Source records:
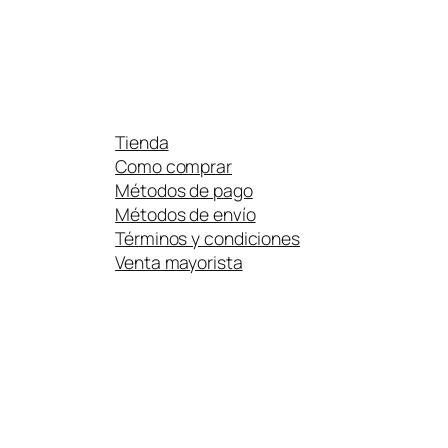
Tienda
Como comprar
Métodos de pago
Métodos de envío
Términos y condiciones
Venta mayorista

## Exercise objective
Please write out the lines that run from the one with "Métodos de envío" to the end of the records, both included, exactly as they appear.

## Solution
Métodos de envío
Términos y condiciones
Venta mayorista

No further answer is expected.